Well, let’s get back to this author I have tied to the whipping post. It doesn’t matter how many blasted stars they have or how many Tweets they send or how AWESOME reviewers say their book about “Amish vampire finds true love with a gypsy-alien” really is (not the real title!) In fact, go ahead and label your crap as crème brûlée! Eventually readers will notice that foul taste is in their mouth and run for the toilet to heave.
But what has me really irked is that readers are the ones being bamboozled by the this shell game of “let’s hide the crap.” That is SO wrong!
As for me, I know I have a LONG way to go as a writer. I’ll continue to hone my craft and let my work (hopefully!) cut through the sword rattling that’s being done in cyber space.
Yes, I’ll continue to pound the pavement and keep my head above water in the social media frenzy, but I won’t succumb to paying for reviews.
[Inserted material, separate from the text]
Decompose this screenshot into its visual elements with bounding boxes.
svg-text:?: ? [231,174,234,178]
My readers deserve my best.
So do yours.
5 thoughts on “When Crap is Crème Brûlée”
*standing on chair, clapping loudly*
I wholeheartedly share your frustrations – which I think, given my normally quite emotionally-violent predispositions to such matters, you express in a very balanced and eloquent way!
Personally, I do not believe that there is any such thing as a universally popular book; so any that look like they are, usually aren’t. All book reviews (as with any opinion on any form of art) are subject to the circumstance, perceptions, and – sometimes – commercial interests of the so-called observer. That’s why I don’t write reviews any more: they’re just my opinion, based on my personal taste…
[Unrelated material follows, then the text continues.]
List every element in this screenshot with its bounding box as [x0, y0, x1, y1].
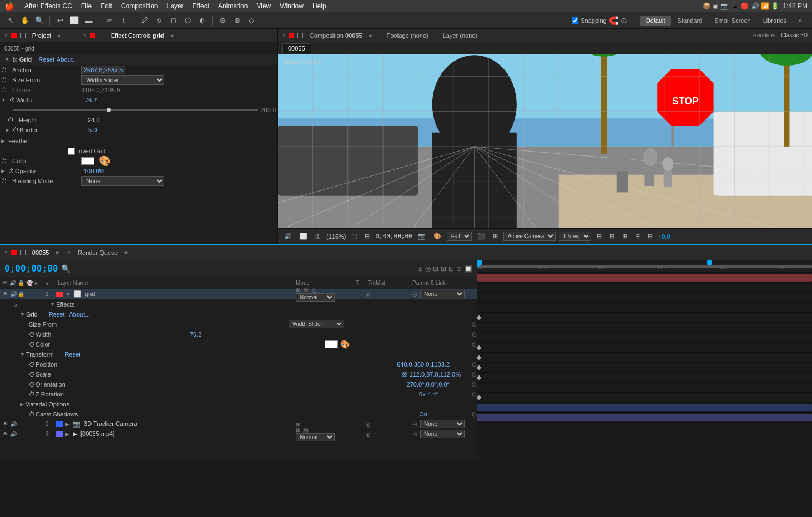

Let’s face it: I wouldn’t walk up to someone in a bookshop, tap them on the shoulder and say, “Oh yes, buy that book, I loved it…” or, “Nah, leave it, I think it’s rubbish…” and, even if I did, the prospective purchaser would probably, quite rightly, tell me to go and stick my opinions somewhere “the sun don’t shine”… I can understand the concept of star-rated reviews for physical products – but for art I’m not convinced it works…
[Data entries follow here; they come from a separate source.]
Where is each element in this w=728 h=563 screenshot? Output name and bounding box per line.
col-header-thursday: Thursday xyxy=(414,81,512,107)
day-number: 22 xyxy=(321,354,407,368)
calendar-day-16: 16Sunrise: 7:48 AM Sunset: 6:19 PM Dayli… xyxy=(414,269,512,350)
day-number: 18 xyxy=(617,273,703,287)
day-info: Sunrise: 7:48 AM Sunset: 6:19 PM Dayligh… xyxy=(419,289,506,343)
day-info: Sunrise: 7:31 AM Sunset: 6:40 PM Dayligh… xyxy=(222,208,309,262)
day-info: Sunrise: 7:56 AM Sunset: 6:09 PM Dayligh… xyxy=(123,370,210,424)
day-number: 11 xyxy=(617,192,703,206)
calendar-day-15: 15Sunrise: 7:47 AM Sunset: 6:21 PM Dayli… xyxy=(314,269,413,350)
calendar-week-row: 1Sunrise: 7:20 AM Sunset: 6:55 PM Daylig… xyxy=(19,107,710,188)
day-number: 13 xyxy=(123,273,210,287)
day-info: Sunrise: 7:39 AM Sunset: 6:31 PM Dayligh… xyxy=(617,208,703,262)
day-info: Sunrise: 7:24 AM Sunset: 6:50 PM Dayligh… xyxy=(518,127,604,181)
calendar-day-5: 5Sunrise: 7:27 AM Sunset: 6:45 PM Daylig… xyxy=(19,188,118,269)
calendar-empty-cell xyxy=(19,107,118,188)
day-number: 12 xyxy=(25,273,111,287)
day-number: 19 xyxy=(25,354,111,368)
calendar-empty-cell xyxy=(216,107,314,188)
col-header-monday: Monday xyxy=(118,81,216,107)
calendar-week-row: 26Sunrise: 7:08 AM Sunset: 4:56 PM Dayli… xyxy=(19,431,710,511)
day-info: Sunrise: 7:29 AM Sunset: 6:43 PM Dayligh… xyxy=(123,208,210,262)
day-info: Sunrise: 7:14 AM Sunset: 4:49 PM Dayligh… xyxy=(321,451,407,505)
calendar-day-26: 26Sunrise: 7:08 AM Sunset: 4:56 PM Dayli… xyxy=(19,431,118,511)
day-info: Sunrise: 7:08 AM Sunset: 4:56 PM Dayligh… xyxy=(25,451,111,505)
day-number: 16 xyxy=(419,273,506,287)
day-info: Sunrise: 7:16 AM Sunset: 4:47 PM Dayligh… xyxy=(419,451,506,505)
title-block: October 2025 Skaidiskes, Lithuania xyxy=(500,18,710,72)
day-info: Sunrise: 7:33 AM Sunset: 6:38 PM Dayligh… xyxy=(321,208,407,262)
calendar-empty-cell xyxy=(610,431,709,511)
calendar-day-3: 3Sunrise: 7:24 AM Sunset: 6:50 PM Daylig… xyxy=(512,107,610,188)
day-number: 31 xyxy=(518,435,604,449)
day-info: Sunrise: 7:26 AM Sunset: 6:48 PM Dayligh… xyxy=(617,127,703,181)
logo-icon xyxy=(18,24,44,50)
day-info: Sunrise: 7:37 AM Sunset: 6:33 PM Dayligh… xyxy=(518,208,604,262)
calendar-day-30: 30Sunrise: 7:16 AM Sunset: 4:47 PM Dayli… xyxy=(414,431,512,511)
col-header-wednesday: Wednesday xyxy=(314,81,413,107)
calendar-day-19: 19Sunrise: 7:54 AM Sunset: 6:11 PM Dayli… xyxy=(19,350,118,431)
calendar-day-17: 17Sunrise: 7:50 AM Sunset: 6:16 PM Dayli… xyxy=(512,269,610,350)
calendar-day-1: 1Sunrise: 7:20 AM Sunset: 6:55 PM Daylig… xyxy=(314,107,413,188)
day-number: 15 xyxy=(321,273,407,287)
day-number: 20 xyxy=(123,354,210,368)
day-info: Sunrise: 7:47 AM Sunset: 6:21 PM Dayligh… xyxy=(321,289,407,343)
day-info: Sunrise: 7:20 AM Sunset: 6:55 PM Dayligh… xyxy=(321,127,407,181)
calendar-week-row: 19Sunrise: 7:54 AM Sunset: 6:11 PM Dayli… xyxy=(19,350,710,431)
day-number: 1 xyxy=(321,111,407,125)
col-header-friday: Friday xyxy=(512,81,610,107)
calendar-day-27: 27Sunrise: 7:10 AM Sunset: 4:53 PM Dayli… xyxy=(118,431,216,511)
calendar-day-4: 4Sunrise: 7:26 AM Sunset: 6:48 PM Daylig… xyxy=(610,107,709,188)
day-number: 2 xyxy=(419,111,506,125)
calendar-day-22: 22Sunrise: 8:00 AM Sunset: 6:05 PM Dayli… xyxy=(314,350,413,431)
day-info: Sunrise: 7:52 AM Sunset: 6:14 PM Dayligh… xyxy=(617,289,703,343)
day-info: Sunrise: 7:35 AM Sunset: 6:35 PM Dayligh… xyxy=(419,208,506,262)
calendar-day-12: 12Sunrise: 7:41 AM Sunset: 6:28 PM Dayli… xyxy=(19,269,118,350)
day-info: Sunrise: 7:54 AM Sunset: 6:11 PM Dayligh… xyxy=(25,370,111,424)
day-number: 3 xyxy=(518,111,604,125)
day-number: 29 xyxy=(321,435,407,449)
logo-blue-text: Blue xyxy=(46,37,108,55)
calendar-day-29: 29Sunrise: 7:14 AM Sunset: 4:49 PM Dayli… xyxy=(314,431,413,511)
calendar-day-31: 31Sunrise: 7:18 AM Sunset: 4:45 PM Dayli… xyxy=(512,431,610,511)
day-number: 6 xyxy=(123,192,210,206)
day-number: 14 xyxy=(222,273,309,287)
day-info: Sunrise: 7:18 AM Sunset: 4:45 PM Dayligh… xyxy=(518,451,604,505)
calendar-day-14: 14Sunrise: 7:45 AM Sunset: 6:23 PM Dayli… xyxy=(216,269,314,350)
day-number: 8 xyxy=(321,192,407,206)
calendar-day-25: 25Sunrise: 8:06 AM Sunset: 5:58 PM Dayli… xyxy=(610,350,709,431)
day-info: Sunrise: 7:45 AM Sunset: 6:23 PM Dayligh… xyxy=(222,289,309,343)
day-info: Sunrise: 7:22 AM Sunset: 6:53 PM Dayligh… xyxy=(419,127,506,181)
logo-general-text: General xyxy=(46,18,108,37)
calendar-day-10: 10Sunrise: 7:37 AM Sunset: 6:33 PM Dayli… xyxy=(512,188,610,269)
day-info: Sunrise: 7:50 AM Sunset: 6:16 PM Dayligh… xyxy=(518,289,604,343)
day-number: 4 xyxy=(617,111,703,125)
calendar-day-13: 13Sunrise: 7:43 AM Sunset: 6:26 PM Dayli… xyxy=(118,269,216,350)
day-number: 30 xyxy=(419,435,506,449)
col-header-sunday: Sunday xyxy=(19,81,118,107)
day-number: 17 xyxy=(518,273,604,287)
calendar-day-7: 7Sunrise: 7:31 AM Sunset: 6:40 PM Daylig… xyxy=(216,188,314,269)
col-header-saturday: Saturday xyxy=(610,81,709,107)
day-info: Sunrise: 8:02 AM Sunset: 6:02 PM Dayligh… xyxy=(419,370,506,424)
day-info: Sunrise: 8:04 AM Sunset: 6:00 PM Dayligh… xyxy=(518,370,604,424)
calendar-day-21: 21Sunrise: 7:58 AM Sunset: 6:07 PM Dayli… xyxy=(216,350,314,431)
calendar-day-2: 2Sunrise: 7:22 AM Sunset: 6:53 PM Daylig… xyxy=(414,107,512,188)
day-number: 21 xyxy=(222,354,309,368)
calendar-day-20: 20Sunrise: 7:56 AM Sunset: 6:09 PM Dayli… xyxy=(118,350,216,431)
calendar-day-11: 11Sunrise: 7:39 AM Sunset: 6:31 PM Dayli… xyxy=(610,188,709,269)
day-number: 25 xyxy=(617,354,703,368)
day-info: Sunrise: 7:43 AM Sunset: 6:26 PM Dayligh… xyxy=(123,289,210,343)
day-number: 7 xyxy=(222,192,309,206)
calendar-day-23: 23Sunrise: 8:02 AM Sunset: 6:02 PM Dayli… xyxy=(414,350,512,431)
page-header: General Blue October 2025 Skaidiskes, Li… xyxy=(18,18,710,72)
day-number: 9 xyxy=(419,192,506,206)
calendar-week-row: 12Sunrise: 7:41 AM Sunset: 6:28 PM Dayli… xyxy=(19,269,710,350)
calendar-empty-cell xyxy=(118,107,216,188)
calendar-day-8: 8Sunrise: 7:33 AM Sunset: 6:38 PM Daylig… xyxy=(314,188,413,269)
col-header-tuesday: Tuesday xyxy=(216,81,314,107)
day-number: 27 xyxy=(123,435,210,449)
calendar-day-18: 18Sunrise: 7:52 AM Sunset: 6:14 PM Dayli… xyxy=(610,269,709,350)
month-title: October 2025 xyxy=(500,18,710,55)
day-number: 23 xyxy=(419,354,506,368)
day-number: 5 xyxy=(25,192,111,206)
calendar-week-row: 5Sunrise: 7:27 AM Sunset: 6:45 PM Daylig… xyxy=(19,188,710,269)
In the end though, I guess it’s best – as you rightly say – to channel this angst into renewed energy to self-improve…
Great points, especially per one’s taste and how to define what is “good” in art. And yet I humbly offer this: Before the revolution of the e-book, you could rest assured that the books in the store or library had at LEAST passed basic editorial tests. Yes, writing styles would vary as would storytelling techniques. Some books were destined to become classics while others were simply written for fun or a quick sell. Now, however, the market is inundated with so many poorly written books that it is time consuming and daunting for readers to find these gems.
I know this is all part of the e-book revolution, and I wholeheartedly embrace the opportunities e-books give authors. I just wish I had on taller boots when wading through the muck! 🙂
Can’t argue with that. Equally though, the traditional books on offer had all been filtered based on what the publishing houses (in their opinions) considered would create a return on investment. Not necessarily on what constituted creativity… I’m sure you know well from your musical days too… The analogies are synonymous. I could also mutter on about the fact that with ebooks you can now walk out of the bookshops with 10% of the book in your pocket (more than enough to test the quality without financial commitment) and not get nabbed by local law enforcement; or that I’m currently reading (and enjoying) a famous author’s latest print work (yep: old tech as it might be) and am ignoring his complete disabuse of the semi-colon, not to mention occasional mucked up paragraph, and even the odd completely-wrong-word. “Trad Published” does not necessarily equal exceptional quality either, eh? 🙂
Great counter. I especially feel the e-book wave–once the gunk has been filtered somewhat by time & discretion–is the one I want to ride as an author. I still get jazzed sitting at the beach and downloading a book sample onto my Kindle. Magic!